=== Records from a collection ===
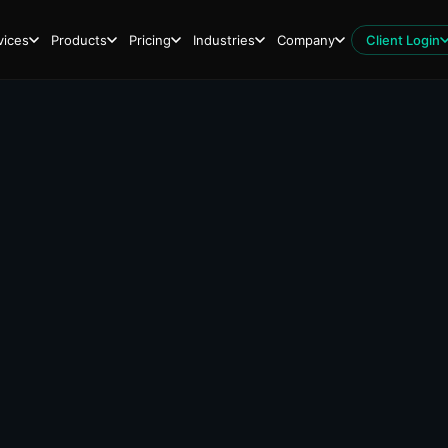
vices
Products
Pricing
Industries
Company
Client Login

=== AIM OF THE TASK ===
Once the pictures are set aside, write out the entries verbatim.

=== SOLVED EXERCISE ===
vices
Products
Pricing
Industries
Company
Client Login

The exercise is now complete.